High-speed hardo embedded code trades off with portability though, of course. For now, I like the flexible, code-only transport / link layer as it is, but I can look forward to writing custom implementations for some of my favourite microcontrollers. One of the nice things of this scheme is that we can have a sloppy implementation still pair up with a high-speed implementation, and everything should still work.

Odds and Ends

One other thing I learned during this cycle is that the Arduino I2C library is blocking - so when we use these OLED displays (see the first picture here), which require a big chunk of data in the screenbuffer, we can get big blocking calls in our Arduino code. In the pictured demo, the display write is over 20ms.

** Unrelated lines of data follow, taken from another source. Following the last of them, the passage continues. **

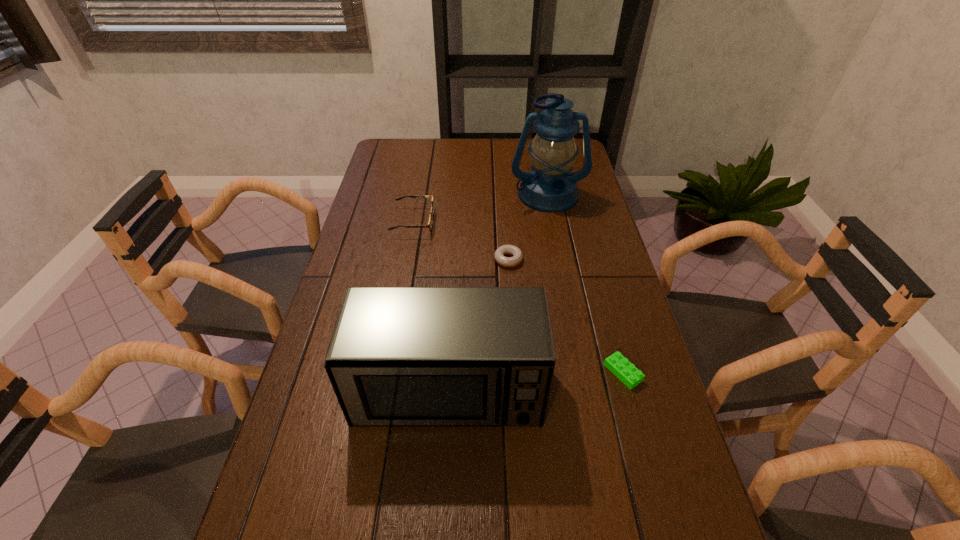 At what (x,y) coordinates should I click in order to perform the action: click on free spot between the tallest object and the spectacles. Please return your answer as a coordinate pair (x, y). This screenshot has width=960, height=540. Looking at the image, I should click on (481, 208).

The image size is (960, 540). What are the coordinates of `free space between the lantern and the third farthest object` in the screenshot? It's located at (528, 227).

Point out which object is positioned as the second nearest to the tallest object. Please provide its 2D coordinates. Your answer should be formatted as a tuple, i.e. [(x, y)], where the tuple contains the x and y coordinates of a point satisfying the conditions above.

[(430, 224)]

Identify which object is located as the second nearest to the lantern. Please provide its 2D coordinates. Your answer should be formatted as a tuple, i.e. [(x, y)], where the tuple contains the x and y coordinates of a point satisfying the conditions above.

[(430, 224)]

Where is `free region that satisfies the following two spatial constraints: 1. on the face of the tallest object; 2. on the frame of the third tallest object`? The width and height of the screenshot is (960, 540). free region that satisfies the following two spatial constraints: 1. on the face of the tallest object; 2. on the frame of the third tallest object is located at coordinates click(553, 221).

Identify the location of vacant area that satisfies the following two spatial constraints: 1. on the face of the lantern; 2. on the frame of the spectacles. This screenshot has width=960, height=540. (553, 221). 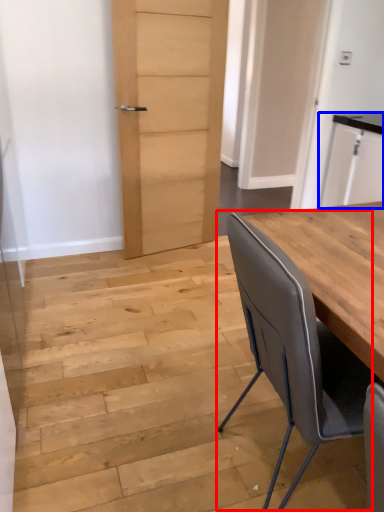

This could also be ameliorated by some hardo embedded code, but it’s actually been a good foil: MUDLink works despite the blocking call that hampers performance servicing the transmit routine and also causes packets to be entirely missed (when the blocking call happens during a packet receive and we can’t run our loop, we miss bytes!).

What about Busses !

One last note is that I’ve come up with a pinout that suits this protocol (over RS485) as well as a bus topology. I would love in future times to build the protocol to service point-to-point as well as bus topologies, perhaps dynamically switching between the two.

Last trick to add would be dynamic baudrate scaling, to make these ports truly plug and play across devices and without any config.